Data for analysis Block Start
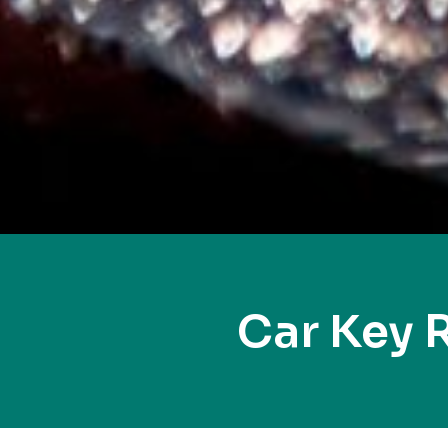
Car Key 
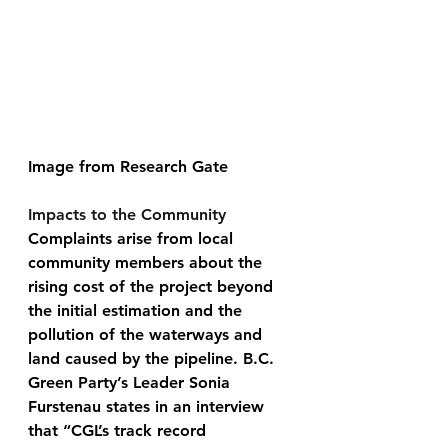
​Image from Research Gate 
Impacts to the Community 
Complaints arise from local 
community members about the 
rising cost of the project beyond 
the initial estimation and the 
pollution of the waterways and 
land caused by the pipeline. B.C. 
Green Party’s Leader Sonia 
Furstenau states in an interview 
that “CGL’s track record 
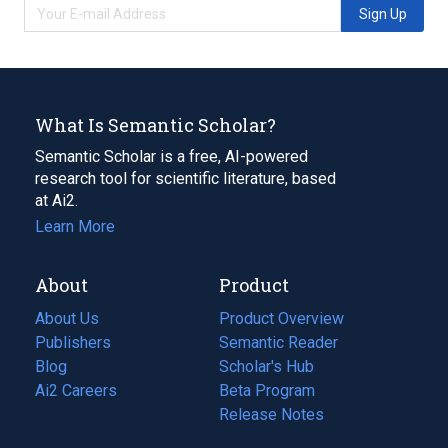
Sign Up
What Is Semantic Scholar?
Semantic Scholar is a free, AI-powered
research tool for scientific literature, based
at Ai2.
Learn More
About
Product
About Us
Product Overview
Publishers
Semantic Reader
Blog
(opens
Scholar's Hub
in
Ai2 Careers
(opens
Beta Program
a
in
Release Notes
new
a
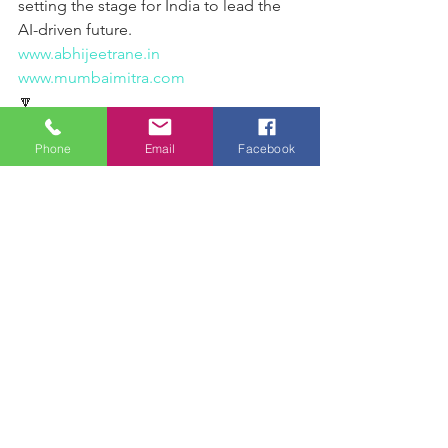
setting the stage for India to lead the 
AI-driven future.
www.abhijeetrane.in
www.mumbaimitra.com
🔽
🖋️ From the desk of Abhijeet Rane:
Assistant Inspector general (Law and 
Phone
Email
Facebook
Order) Shri Raj Tilak Roushan   is a 
distinguished IPS officer known for his 
unwavering commitment to law 
enforcement and public safety.  His 
strategic approach to policing, 
proactive crime prevention measures, 
and strong leadership have 
significantly strengthened the 
efficiency of the Maharashtra Police. 
With an impressive academic 
background from IIT Kharagpur and 
recognition as a YAAA Awardee, Shri 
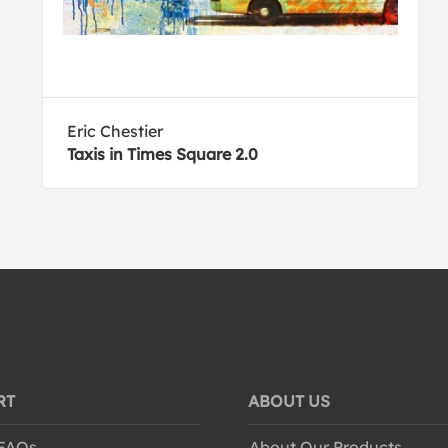
Eric Chestier
Taxis in Times Square 2.0
RT
ABOUT US
 FAQs
About Our Products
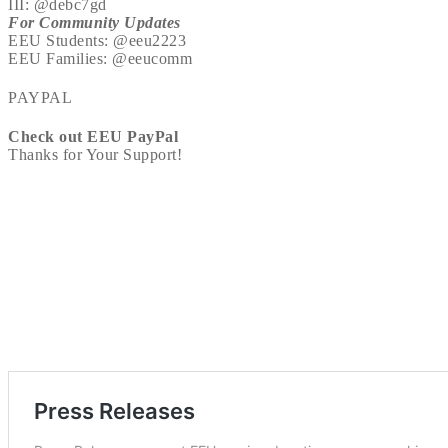
III: @debc7gd
For Community Updates
EEU Students: @eeu2223
EEU Families: @eeucomm
PAYPAL
Check out EEU PayPal
Thanks for Your Support!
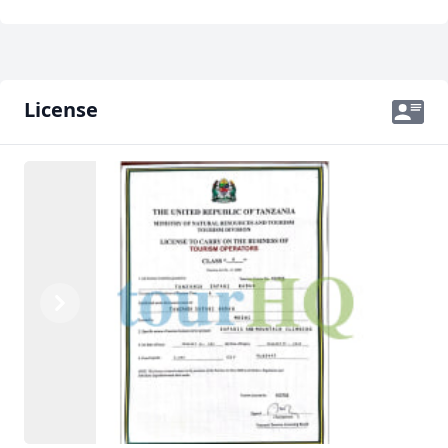
License
Previous
Next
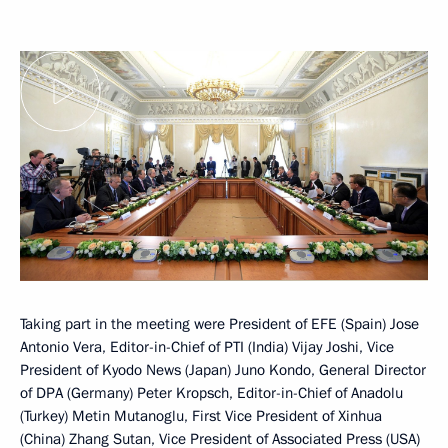
Taking part in the meeting were President of EFE (Spain) Jose
Antonio Vera, Editor-in-Chief of PTI (India) Vijay Joshi, Vice
President of Kyodo News (Japan) Juno Kondo, General Director
of DPA (Germany) Peter Kropsch, Editor-in-Chief of Anadolu
(Turkey) Metin Mutanoglu, First Vice President of Xinhua
(China) Zhang Sutan, Vice President of Associated Press (USA)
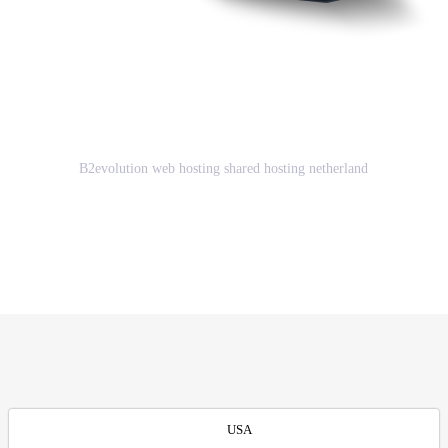
Great Advantages of using
B2evolution web hosting shared
hosting netherland
B2evolution web hosting shared hosting netherland
GET STARTED
USA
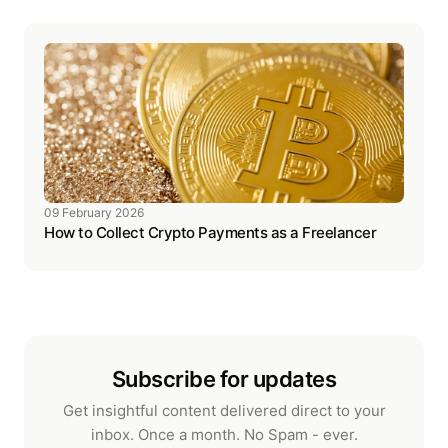
09 February 2026
How to Collect Crypto Payments as a Freelancer
Subscribe for updates
Get insightful content delivered direct to your
inbox. Once a month. No Spam - ever.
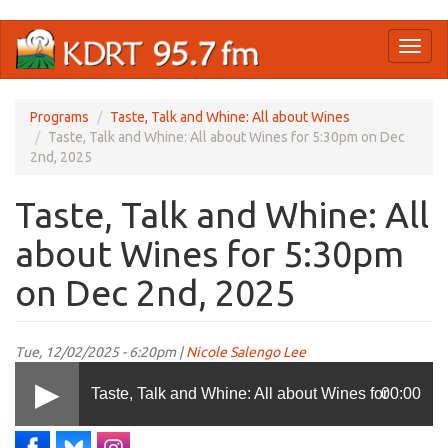
Skip
Toggl
to
naviga
main
content
Programs
Taste, Talk and Whine: All about Wines
Taste, Talk and Whine: All about Wines for 5:30pm on Dec
2nd, 2025
Taste, Talk and Whine: All
about Wines for 5:30pm
on Dec 2nd, 2025
Tue, 12/02/2025 - 6:20pm |
Nicole Salengo Lee
Taste, Talk and Whine: All about Wines for
00:00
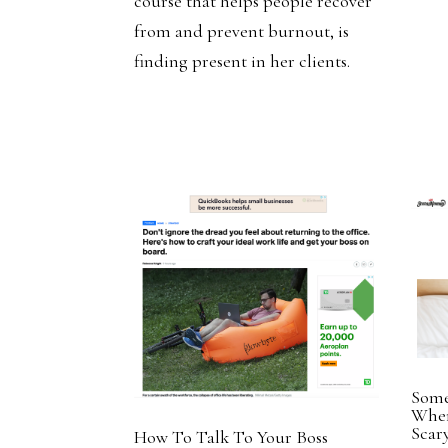
course that helps people recover
from and prevent burnout, is
finding present in her clients.
Some
When
Sca
How To Talk To Your Boss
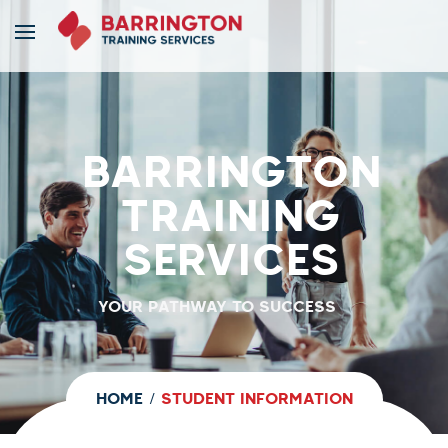
BARRINGTON
TRAINING
SERVICES
YOUR PATHWAY TO SUCCESS
HOME
STUDENT INFORMATION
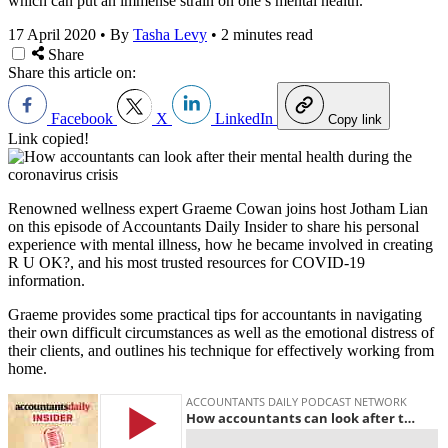
which can put an immense strain on one’s mental health.
17 April 2020
•
By
Tasha Levy
•
2 minutes read
Share
Share this article on:
Facebook
X
LinkedIn
Copy link
Link copied!
Renowned wellness expert Graeme Cowan joins host Jotham Lian
on this episode of Accountants Daily Insider to share his personal
experience with mental illness, how he became involved in creating
R U OK?, and his most trusted resources for COVID-19
information.
Graeme provides some practical tips for accountants in navigating
their own difficult circumstances as well as the emotional distress of
their clients, and outlines his technique for effectively working from
home.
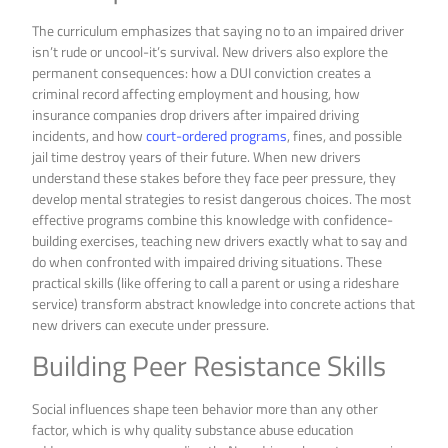
The curriculum emphasizes that saying no to an impaired driver
isn’t rude or uncool-it’s survival. New drivers also explore the
permanent consequences: how a DUI conviction creates a
criminal record affecting employment and housing, how
insurance companies drop drivers after impaired driving
incidents, and how
court-ordered programs
, fines, and possible
jail time destroy years of their future. When new drivers
understand these stakes before they face peer pressure, they
develop mental strategies to resist dangerous choices. The most
effective programs combine this knowledge with confidence-
building exercises, teaching new drivers exactly what to say and
do when confronted with impaired driving situations. These
practical skills (like offering to call a parent or using a rideshare
service) transform abstract knowledge into concrete actions that
new drivers can execute under pressure.
Building Peer Resistance Skills
Social influences shape teen behavior more than any other
factor, which is why quality substance abuse education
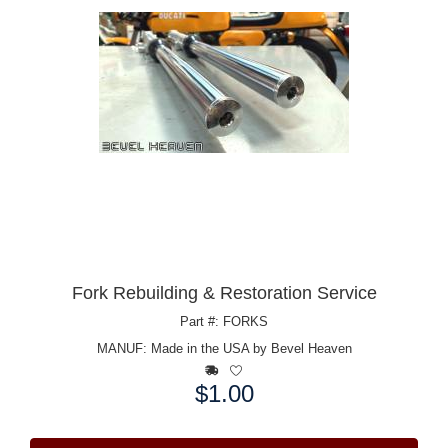
Fork Rebuilding & Restoration Service
Part #: FORKS
MANUF:
Made in the USA by Bevel Heaven
$1.00
Price:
Data for analysis Block End
Task requirements> Only the lines starting at the one with "Scholar's Hub" and ending at the one with "unwavering commitment to law" should be printed, each exactly as it appears in the material above; the pictures are to be omitted.

Exercise output>
Scholar's Hub
in
Ai2 Careers
(opens
Beta Program
a
in
Release Notes
new
a
setting the stage for India to lead the 
AI-driven future.
www.abhijeetrane.in
www.mumbaimitra.com
🔽
🖋️ From the desk of Abhijeet Rane:
Assistant Inspector general (Law and 
Phone
Email
Facebook
Order) Shri Raj Tilak Roushan   is a 
distinguished IPS officer known for his 
unwavering commitment to law 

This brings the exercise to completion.